Search code examples
pythonregexlistsplitpython-re

Converting formula variables to variable names with regex operations


I ma trying to convert the variable Formula_bit into variable like names where they are lowercase and words are seperated by _. My Process is as follows splitting the right-hand side by operators (+, -, *, /) or x (multiplication), converts the resulting items to lowercase, replaces spaces with underscores, removes opening and closing parentheses. Finally removing the leading and trailing underscores if there are any. However my output and expected outputs dont match what could I do to fix this?

import re 
Formula_bit = ['Σ (Dividends)', 'Dividend Payout Ratio * eps']

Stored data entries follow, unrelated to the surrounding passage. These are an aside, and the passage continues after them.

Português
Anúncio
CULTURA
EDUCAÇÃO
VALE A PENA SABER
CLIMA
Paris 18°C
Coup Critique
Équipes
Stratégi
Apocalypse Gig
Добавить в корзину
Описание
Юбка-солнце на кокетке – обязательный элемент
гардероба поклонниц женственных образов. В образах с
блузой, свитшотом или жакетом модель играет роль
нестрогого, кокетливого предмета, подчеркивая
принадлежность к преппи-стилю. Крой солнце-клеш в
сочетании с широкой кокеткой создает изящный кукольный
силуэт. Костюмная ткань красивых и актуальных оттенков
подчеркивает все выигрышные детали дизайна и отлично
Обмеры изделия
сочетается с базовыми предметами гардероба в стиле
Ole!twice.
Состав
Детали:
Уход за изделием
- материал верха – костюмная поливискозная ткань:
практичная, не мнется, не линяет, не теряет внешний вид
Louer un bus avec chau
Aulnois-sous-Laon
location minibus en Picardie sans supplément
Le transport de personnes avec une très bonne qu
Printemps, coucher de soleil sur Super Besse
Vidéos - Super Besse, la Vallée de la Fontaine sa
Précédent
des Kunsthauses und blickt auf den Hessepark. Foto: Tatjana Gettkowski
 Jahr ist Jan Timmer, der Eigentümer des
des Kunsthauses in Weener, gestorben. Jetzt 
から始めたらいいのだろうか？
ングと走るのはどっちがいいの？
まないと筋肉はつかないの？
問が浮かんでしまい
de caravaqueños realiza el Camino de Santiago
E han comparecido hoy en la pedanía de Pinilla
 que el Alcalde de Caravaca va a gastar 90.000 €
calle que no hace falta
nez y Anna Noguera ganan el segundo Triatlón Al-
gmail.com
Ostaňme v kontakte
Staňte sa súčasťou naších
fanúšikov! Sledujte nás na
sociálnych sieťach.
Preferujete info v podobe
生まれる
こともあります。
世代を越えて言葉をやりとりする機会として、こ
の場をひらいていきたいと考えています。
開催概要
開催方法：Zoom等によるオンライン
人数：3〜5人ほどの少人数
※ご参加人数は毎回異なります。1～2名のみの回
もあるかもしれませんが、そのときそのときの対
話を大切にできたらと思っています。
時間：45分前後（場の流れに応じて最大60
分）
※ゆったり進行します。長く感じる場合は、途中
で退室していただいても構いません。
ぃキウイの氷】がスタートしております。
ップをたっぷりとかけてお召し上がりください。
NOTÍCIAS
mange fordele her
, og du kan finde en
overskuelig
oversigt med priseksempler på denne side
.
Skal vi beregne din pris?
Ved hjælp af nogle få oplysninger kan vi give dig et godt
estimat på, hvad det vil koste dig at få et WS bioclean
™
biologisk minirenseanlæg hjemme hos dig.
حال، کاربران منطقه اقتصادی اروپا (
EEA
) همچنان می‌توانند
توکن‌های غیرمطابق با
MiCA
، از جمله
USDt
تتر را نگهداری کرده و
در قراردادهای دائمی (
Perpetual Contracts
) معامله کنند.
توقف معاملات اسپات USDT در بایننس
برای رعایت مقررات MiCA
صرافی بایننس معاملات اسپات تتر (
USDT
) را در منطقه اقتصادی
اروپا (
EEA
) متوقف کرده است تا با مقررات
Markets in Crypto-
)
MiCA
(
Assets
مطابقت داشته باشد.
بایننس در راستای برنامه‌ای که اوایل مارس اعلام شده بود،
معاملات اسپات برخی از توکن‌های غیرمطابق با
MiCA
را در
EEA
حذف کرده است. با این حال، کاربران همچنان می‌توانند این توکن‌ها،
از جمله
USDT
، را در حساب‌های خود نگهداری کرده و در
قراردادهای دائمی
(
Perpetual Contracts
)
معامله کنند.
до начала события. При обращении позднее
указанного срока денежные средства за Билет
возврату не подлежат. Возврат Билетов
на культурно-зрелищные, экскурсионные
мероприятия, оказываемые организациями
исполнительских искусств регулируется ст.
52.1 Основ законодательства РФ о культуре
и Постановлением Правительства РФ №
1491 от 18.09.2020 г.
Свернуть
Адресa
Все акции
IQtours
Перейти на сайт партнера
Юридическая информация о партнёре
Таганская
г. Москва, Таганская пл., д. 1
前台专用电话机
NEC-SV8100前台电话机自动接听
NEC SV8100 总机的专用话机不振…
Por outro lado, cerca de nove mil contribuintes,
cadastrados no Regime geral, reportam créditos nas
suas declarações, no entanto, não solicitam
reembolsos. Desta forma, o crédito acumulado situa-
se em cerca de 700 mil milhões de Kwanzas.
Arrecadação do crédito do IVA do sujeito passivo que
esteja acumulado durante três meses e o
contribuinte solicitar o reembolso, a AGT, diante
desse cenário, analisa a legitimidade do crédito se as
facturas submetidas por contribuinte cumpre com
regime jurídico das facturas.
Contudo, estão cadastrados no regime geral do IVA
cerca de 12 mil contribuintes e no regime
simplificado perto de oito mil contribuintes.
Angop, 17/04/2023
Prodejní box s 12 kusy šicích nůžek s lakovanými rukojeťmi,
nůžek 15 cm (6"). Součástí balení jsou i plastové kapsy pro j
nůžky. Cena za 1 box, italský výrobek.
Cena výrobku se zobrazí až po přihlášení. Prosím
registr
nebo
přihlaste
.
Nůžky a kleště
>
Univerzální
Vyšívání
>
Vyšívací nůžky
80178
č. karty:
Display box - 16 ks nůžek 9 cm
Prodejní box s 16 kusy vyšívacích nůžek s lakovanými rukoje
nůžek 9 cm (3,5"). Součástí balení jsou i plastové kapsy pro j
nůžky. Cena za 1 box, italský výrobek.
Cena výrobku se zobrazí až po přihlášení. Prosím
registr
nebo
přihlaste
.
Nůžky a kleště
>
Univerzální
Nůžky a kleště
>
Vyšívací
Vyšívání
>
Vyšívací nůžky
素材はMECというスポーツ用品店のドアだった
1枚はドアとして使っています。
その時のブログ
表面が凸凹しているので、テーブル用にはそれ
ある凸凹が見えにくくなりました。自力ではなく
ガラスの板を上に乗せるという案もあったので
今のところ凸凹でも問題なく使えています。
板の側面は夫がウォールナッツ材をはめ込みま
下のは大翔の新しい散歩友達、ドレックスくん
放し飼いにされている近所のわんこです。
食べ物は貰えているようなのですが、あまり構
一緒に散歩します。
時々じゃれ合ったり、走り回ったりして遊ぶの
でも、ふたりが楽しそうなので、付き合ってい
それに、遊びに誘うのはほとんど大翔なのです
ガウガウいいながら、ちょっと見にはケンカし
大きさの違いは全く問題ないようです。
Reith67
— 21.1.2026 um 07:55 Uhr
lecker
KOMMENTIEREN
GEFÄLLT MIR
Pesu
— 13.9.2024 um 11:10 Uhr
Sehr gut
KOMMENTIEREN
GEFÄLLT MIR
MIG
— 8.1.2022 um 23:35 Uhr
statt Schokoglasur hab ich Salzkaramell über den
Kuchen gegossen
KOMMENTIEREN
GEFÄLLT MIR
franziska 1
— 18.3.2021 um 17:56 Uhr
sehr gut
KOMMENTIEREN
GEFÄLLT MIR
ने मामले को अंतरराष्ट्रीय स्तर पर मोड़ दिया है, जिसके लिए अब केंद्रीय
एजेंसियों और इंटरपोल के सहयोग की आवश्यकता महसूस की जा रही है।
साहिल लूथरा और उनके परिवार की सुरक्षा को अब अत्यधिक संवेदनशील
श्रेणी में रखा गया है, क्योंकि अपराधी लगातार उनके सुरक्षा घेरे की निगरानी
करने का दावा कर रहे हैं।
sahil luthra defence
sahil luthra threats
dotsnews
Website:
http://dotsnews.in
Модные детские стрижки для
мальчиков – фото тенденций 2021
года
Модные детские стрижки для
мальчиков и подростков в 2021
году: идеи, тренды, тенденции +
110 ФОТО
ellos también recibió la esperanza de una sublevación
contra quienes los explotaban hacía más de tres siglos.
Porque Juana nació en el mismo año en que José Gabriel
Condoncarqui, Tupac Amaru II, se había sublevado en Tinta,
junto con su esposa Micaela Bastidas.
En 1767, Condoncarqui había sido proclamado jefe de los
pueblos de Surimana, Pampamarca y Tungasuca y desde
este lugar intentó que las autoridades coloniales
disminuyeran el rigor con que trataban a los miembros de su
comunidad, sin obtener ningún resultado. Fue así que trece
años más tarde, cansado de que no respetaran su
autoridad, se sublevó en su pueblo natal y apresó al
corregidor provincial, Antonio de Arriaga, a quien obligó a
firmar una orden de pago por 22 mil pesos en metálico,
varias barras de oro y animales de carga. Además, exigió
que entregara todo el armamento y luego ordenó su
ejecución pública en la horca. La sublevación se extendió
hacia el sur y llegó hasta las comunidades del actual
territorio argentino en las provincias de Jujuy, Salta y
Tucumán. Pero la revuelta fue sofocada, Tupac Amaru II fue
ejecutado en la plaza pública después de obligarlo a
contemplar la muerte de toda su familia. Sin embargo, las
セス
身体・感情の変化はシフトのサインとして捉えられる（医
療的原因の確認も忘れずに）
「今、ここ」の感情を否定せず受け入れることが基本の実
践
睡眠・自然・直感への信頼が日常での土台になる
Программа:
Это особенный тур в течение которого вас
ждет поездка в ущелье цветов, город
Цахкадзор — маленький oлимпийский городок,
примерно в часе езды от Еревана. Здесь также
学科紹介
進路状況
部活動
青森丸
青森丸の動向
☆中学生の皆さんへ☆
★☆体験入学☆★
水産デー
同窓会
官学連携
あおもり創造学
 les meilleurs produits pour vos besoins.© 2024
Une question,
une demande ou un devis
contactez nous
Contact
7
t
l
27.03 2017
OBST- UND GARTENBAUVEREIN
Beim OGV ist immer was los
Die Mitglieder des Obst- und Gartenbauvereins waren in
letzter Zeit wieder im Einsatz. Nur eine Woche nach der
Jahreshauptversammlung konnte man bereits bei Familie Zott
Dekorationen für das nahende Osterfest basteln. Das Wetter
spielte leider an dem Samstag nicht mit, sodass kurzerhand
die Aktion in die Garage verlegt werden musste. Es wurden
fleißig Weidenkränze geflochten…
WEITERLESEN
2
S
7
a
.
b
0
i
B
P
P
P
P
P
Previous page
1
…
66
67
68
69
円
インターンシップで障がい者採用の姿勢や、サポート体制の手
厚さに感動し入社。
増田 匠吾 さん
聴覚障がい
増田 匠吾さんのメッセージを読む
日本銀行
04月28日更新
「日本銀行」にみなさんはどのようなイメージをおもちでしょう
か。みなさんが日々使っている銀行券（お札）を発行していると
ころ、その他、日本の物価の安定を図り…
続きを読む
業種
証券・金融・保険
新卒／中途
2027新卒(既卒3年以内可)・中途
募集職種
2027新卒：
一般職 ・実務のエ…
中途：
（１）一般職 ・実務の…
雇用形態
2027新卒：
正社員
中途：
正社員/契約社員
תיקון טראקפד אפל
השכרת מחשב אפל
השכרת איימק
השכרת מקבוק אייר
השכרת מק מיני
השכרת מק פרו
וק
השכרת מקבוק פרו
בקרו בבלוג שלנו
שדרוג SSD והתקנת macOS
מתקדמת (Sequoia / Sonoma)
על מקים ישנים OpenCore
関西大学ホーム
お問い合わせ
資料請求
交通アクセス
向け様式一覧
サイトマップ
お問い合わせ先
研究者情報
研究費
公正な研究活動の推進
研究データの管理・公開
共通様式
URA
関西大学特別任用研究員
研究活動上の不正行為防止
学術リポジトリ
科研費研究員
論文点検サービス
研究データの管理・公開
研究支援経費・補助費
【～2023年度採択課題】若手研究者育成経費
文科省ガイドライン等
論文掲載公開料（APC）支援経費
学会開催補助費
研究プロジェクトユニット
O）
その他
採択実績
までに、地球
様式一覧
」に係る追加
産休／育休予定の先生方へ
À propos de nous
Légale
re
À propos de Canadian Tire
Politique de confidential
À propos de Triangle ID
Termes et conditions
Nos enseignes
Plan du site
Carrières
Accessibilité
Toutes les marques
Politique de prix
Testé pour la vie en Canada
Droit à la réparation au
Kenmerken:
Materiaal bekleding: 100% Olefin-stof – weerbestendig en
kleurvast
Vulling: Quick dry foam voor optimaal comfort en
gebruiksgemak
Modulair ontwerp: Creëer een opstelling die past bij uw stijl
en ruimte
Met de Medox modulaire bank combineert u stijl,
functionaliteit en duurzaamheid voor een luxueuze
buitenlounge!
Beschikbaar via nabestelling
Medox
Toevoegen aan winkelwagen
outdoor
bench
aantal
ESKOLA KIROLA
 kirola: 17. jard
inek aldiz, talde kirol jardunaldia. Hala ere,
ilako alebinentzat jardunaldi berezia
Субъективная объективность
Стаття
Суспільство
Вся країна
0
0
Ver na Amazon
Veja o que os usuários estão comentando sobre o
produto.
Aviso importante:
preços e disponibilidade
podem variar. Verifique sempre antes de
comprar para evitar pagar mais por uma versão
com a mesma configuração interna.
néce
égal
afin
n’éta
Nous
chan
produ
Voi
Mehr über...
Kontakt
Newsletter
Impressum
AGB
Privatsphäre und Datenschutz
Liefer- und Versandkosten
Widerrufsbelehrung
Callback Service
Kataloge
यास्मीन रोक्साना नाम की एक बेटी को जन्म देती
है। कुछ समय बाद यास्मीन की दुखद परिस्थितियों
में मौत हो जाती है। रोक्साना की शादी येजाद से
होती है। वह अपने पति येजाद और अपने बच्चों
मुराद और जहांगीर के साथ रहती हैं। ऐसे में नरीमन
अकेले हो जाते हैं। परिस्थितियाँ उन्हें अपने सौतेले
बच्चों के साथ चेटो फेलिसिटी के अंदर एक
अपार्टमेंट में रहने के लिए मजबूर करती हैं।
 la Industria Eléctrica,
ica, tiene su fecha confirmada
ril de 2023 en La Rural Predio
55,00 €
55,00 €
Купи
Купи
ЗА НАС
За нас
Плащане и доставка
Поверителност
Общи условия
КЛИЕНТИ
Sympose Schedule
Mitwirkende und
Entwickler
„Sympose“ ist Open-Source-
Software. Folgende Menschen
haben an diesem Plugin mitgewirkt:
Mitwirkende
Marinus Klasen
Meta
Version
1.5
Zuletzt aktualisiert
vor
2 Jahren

# Process the right-hand side of each formula to extract parameters
params = [
    re.split(r'\s*[+\-*/]\s*| x ', re.sub(r'[+\-*/]', ',', item))[0]  # Split the right-hand side by operators (+, -, *, /) or 'x' (multiplication)
        .lower()  # Convert to lowercase
        .replace(" ", "_")  # Replace spaces with underscores
        .replace("(", "")  # Remove opening parentheses
        .replace(")", "")  # Remove closing parentheses 
    for item in Formula_bit
]

# Remove leading and trailing underscores from each item and strip whitespace
params = [item.lstrip('_').rstrip('_').strip() for item in params]

Output:

['σ_dividends', 'dividend_payout_ratio_,_eps']

Expected output:

['σ_dividends', 'dividend_payout_ratio', 'eps']

Solution

  • Example, that converts formula to variable names

    import re
    import string
    
    Formula_bit = ['Σ (Dividends)', 'Dividend Payout Ratio * eps']  # Input formulas
    
    splitter = "_"  # Splitter character for replacing spaces
    formula = ",".join(Formula_bit)  # Join the formulas into a single string
    formula = re.sub(r"[()]", "", formula.lower())  # Remove parentheses from the formula string
    formula = re.sub(r"\s", splitter, formula)  # Replace whitespace characters with the splitter
    punctuation = string.punctuation.replace(splitter, "")  # Punctuation excluding the splitter
    formula = re.sub(fr"[{punctuation}]", ",", formula)  # Remove punctuation characters from the formula strin
    params = [s.strip(splitter) for s in formula.split(",")]  # Split the formula string on commas to extract the parameters and strip splitter characters
    print(params)
    # ['σ_dividends', 'dividend_payout_ratio', 'eps']
    

    Here one check is missed. To be a valid variable name, first character should be a letter (not digit).